12:50). La obra de Cristo dividiría las familias.
Dicho de otro modo, la verdad de Cristo ocasionaría separación familiar, y lo
continúa haciendo, “¿Pensáis que he venido para dar paz en la tierra? Os
digo: No, sino disensión. Porque de aquí en adelante, cinco en una familia
estarán divididos, tres contra dos, y dos contra tres. Estará dividido el padre
contra el hijo, y el hijo contra el padre; la madre contra la hija, y la hija
contra la madre; la suegra contra su nuera, y la nuera contra su suegra”
(Luc. 12:51-53; cf. Mat. 10:34-37). Jesús continuó su proclamación atronadora
señalando la hipocresía de quienes podían leer las señales del tiempo, pero se
negaban a ver las señales que indicaban que él es el Cristo, el Mesías de las
profecías del Antiguo Testamento, “Decía también a la multitud: Cuando veis la
nube que sale del poniente, luego decís: Agua viene; y así sucede. Y cuando
sopla el viento del sur, decís: Hará calor; y lo hace. ¡Hipócritas! Sabéis
distinguir el aspecto del cielo y de la tierra; ¿y cómo no distinguís este tiempo?

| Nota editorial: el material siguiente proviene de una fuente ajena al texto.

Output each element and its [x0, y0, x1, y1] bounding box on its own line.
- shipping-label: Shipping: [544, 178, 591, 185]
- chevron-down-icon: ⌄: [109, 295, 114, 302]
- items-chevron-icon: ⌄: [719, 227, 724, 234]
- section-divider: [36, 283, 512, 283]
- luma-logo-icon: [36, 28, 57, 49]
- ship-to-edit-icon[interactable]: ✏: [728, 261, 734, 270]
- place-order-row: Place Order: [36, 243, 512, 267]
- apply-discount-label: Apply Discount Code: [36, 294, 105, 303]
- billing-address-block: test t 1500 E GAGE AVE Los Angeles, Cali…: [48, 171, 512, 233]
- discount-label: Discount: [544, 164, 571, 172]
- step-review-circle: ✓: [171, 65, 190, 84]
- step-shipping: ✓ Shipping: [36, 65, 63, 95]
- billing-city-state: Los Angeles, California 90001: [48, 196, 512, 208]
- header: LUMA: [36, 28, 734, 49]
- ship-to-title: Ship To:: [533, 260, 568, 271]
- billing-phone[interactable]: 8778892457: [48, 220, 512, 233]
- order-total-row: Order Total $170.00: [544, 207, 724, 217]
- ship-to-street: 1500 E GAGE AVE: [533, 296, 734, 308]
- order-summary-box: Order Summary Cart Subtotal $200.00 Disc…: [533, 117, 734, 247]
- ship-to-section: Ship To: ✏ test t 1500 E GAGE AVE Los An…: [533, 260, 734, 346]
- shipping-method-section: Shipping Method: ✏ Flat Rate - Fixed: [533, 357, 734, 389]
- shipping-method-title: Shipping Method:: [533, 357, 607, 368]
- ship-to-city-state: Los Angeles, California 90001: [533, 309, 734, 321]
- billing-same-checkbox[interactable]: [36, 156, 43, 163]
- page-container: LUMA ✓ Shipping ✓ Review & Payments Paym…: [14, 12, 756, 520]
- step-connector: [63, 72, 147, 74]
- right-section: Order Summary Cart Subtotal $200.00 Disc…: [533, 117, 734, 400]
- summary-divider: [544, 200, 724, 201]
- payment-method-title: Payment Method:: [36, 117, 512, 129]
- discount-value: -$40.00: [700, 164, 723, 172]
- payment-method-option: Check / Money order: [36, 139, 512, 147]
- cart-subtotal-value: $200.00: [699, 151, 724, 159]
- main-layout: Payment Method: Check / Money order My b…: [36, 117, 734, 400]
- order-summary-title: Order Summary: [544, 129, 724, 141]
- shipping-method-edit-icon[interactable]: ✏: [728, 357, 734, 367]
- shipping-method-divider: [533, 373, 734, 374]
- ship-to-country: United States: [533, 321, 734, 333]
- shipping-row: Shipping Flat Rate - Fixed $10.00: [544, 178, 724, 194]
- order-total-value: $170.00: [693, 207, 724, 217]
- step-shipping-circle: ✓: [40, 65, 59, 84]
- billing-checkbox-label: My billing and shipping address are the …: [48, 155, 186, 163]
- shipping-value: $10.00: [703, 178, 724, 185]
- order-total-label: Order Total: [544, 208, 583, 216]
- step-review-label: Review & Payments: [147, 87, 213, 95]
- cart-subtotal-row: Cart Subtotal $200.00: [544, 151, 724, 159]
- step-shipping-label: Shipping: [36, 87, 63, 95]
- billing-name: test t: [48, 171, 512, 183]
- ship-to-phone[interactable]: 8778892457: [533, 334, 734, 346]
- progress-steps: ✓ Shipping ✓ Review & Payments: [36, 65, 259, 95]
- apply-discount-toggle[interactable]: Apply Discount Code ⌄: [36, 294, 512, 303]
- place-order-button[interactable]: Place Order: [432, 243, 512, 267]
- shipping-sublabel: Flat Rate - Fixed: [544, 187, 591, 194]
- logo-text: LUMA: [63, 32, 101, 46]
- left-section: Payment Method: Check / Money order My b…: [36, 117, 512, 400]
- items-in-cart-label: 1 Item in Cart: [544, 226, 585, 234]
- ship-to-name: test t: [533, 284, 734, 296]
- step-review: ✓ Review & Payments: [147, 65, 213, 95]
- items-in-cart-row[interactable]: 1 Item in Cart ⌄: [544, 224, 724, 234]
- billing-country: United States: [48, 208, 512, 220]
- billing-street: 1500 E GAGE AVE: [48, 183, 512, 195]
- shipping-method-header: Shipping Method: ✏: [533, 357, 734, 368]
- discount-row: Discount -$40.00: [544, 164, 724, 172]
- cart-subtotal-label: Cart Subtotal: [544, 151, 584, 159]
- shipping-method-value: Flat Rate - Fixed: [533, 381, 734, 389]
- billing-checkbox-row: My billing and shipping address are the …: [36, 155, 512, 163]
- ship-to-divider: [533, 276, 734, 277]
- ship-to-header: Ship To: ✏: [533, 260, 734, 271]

¿Y por qué no juzgáis por vosotros mismos lo que es justo?” (Luc. 12:54-57;
cf. Mat. 16:1-4). Jesús no era un debilucho pasivo sin
convicción ni exigencias, y sus verdaderos seguidores comprenden y aceptan el
costo del discipulado. Los cristianos pagan el precio por la fidelidad a su
Señor, poniéndolo a él por sobre toda persona, relación o posesión (cf. Luc. 14:25-33). El fuego de las pruebas caerá sobre cada
cristiano, y le purificará, y será para él una bendición que sacará a relucir una
fe genuina que resultará en la salvación eterna de su alma (1 Ped. 1:6-9).